Dataset records: Begin

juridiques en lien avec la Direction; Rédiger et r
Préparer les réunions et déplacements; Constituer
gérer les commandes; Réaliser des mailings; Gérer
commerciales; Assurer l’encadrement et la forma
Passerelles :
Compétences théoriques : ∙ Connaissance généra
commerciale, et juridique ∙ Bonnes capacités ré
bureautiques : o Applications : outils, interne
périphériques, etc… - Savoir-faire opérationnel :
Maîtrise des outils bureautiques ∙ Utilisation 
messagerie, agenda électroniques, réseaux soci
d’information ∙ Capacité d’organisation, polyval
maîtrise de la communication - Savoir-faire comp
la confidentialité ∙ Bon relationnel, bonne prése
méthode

Dataset records: End
Dataset records: Begin

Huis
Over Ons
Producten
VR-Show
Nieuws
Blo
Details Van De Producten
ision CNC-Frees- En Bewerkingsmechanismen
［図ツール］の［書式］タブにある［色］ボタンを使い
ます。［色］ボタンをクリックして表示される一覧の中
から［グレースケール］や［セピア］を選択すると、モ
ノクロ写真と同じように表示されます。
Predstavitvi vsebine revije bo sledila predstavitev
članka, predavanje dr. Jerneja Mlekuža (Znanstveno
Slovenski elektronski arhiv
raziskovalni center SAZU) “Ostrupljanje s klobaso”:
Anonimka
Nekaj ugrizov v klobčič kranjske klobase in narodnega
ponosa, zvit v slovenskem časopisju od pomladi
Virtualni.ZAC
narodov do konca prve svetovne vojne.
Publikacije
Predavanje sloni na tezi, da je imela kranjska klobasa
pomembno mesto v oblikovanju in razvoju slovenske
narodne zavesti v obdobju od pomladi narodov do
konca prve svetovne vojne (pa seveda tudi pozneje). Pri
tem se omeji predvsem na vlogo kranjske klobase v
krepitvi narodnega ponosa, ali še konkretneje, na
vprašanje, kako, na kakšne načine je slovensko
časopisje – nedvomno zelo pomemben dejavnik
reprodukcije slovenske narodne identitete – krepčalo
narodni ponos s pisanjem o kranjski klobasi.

Dataset records: End

> Exercise requirements: What are the lines, exactly as written above, from the line with "narodne zavesti v" to the line with "narodni ponos s pisanjem o kranjski klobasi.", both included? Output only those.

> Your response:
narodne zavesti v obdobju od pomladi narodov do
konca prve svetovne vojne (pa seveda tudi pozneje). Pri
tem se omeji predvsem na vlogo kranjske klobase v
krepitvi narodnega ponosa, ali še konkretneje, na
vprašanje, kako, na kakšne načine je slovensko
časopisje – nedvomno zelo pomemben dejavnik
reprodukcije slovenske narodne identitete – krepčalo
narodni ponos s pisanjem o kranjski klobasi.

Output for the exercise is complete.